Overthinker // M.Verstappen × L.Hamilton
1 godzina
Nadal się do mnie nie odezwał. Przybił ze mną piątkę, taką zimną, czysto koleżeńską, jakby nic nigdy się nie wydarzyło. Myślę, że po prostu ciężko przeżywa przegraną, jak każdy. Musi chwilę odpocząć. Pewnie jutro do mnie zadzwoni. Tak jak codziennie.
10 godzin
Nadal cisza... Może jest zajęty? Może po prostu nie sprawdzał jeszcze powiadomień? Tak. Tak jest. O to chodzi. Nie zrobiłby tego. Nie ceni tego sportu ponad swoich bliskich... Co nie?
24 godziny
Zaczynam się martwić, coraz bardziej. Dzwoniłem do George'a, powiedział, że nie widział się z nim od zakończenia wyścigu.
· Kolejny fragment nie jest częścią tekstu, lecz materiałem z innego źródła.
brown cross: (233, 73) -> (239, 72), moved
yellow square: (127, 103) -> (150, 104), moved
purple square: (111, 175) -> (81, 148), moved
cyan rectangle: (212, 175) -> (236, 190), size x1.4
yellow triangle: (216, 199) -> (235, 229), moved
Po prostu zniknął. Bez wytłumaczeń. Nic nie mówiąc.
Czyli... jednak to?...
48 godzin
To moja wina. Moja jedna wielka pieprzona wina. Mogłem go przepuścić. Nie zależy mi na mistrzostwie, tak jak jemu. A już na pewno, jeśli jego kosztem jest utrata tej relacji. Relacji, którą sam zniszczyłem, na własne życzenie.
1 tydzień
Nadal nic. I wiecie co? To nie jest moja wina. Tylko jego. Wyłącznie. Zachował się jak dziecko, nie jak siedmiokrotny mistrz świata. Powinien umieć przegrywać. Powinien widzieć coś poza tym sportem.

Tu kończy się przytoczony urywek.